Hence it introduces the concept of branches. The branch contains the last commit of that branch and the HEAD file refers to the current branch. So as in the content of the HEAD file let’s examine the refs/heads/master file inside the .git folder
Now you see it is a hash value that represents a commit object.
Git will create a default branch called master when you use the git init command. Let’s create a new branch and examine the .git directory
git branch <branch_name>
git checkout <branch_name>
or use this single command to create and checkout in one step
git checkout -b <branch_name>
The content will be the last commit of the current branch when you create and switch to the new branch
The main advantage of having branches is you can keep a stable branch and create feature branches for feature development. People can work independently without worrying too much about others’ changes. But finally, you need your changes to be in the main branch. That is where the concept of merge comes into the picture
Git is able to interpret the difference between two commits (The output of the git diff command). and able to apply these diffs as a Commit. This is what actually happens in merging. There are many merging algorithms available in Git let’s consider the most used approaches and explain them. Let’s consider the master branch as the branch that we need our new changes to get merged.
Fast forward merge
Let’s consider a scenario where you create a new branch from the master and do some new changes and commit to that new branch. Now you need these changes to be available at the master branch and the master branch has no mere new commit after you create the new branch. So now the easiest way to merge these branches is by just simply changing the master branch commit to the new branch commit. No need for diffing or any new commit, not clear? let’s visualize
What if there is a commit in the master branch after that you create your new branch? Now you can’t directly move the master commit to the new branch commit as in the previous case. The solution is to introduce a new commit. When creating this new commit git has to consider three points to calculate the diffs and apply. The commit that the new branch created, the latest commit of the master branch, and the latest commit of the new branch. That is why it is called a three-way merge. The new Commit will have two parents.
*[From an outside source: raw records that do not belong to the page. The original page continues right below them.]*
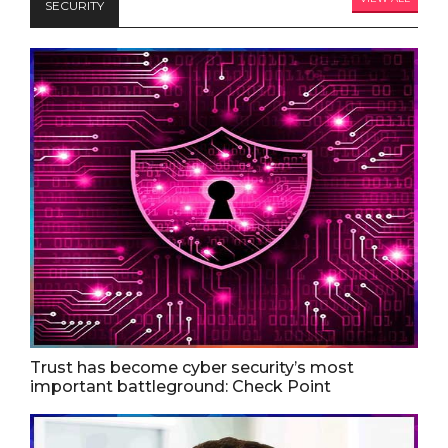
SECURITY
Trust has become cyber security’s most
important battleground: Check Point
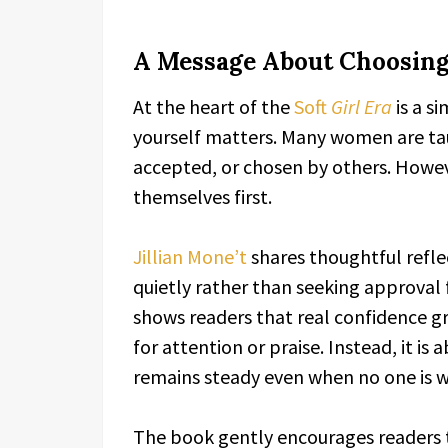
A Message About Choosing
At the heart of the
Soft
Girl Era
is a s
yourself matters. Many women are ta
accepted, or chosen by others. Howev
themselves first.
Jillian Mone’t
shares thoughtful refle
quietly rather than seeking approval 
shows readers that real confidence gr
for attention or praise. Instead, it is
remains steady even when no one is w
The book gently encourages readers t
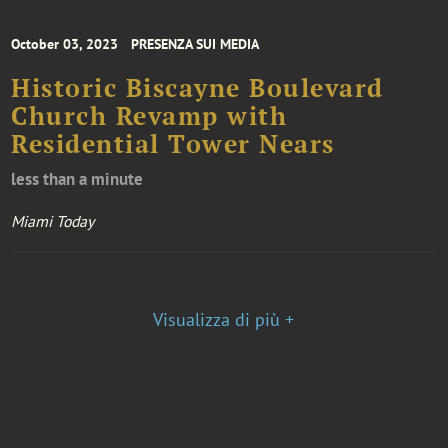
October 03, 2023
PRESENZA SUI MEDIA
Historic Biscayne Boulevard
Church Revamp with
Residential Tower Nears
less than a minute
Miami Today
Visualizza di più +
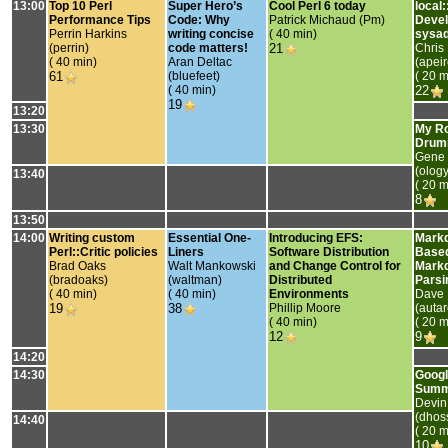
13:00
‎Top 10 Perl
‎Super Hero’s
‎Cool Perl 6 today‎
‎local:
Performance Tips‎
Code: Why
Patrick Michaud (‎Pm‎)
Devel
Perrin Harkins
writing concise
( 40 min)
sysad
(‎perrin‎)
code matters!‎
21
Chris
( 40 min)
Aran Deltac
(‎apeir
61
(‎bluefeet‎)
( 20 m
( 40 min)
22
19
13:20
13:30
‎My R
Drumm
Gene
(‎olog
13:40
( 20 m
8
13:50
14:00
‎Writing custom
‎Essential One-
‎Introducing EFS:
‎Mark
Perl::Critic policies‎
Liners‎
Software Distribution
Base
Brad Oaks
Walt Mankowski
and Change Control for
Mark
(‎bradoaks‎)
(‎waltman‎)
Distributed
Parsin
( 40 min)
( 40 min)
Environments‎
Dave 
19
38
Phillip Moore
(‎autar
( 40 min)
( 20 m
12
9
14:20
14:30
‎Goog
Summe
Devin
(‎dhoss
14:40
( 20 m
10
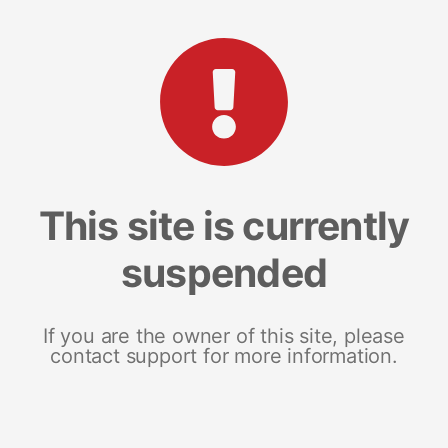
This site is currently
suspended
If you are the owner of this site, please
contact support for more information.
This process might not be this simple if these changes are overlapping. Then in this merge commit you will also have to resolve these conflicts. Git is able to help you resolve these conflicts and modern IDEs make this process more simple. If you are interested in learning in-depth how git diffing patching and conflict resolving happen please watch this series.
The git merge does not change the git history. A powerful feature that allows you to change the git history is the rebase. Let’s visualize the simplest example to see what happens when you use rebase
Here the changes in the new branch are applied to the master branch as new commits. The commits have different hash values. It also has an interactive mode which is more powerful and allows us to do many operations like pick, squash, revert and etc. I will not delve deep into git rebase in this post, but it is a very powerful tool.
There are plenty of resources out there that dig deeper into these subjects, but my goal was not to go that deep because, in the end, you might not use those git-pluming commands daily basis. But the power of having the understanding at a high level is very important and can help you in cases where you are stuck.
From all these simple explanations the point that I want to elaborate on is that all git commands that you use on a daily basis are ways to play with this commit history. Now you can eliminate many myths.
Deleting a branch in Git does not delete the commits immediately, hence don’t need to panic git reflog command can use to recover from these situations, same for git reset don’t fear using them. Just commit your changes and you can play with these commits if it was not as expected in the first place
There is also a garbage collection process available in Git that will remove objects which are not referenced by any branches. It also does compression to reduce storage. These policies also can be configured if needed.
I hope now you can look at Git from a new perspective. Although I didn’t explain everything in detail you know now what to look for if you get into trouble, and after all, you don’t need to know everything in depth but you should have enough understanding about the technology you use, which guide you to know things that you do not know when it is required.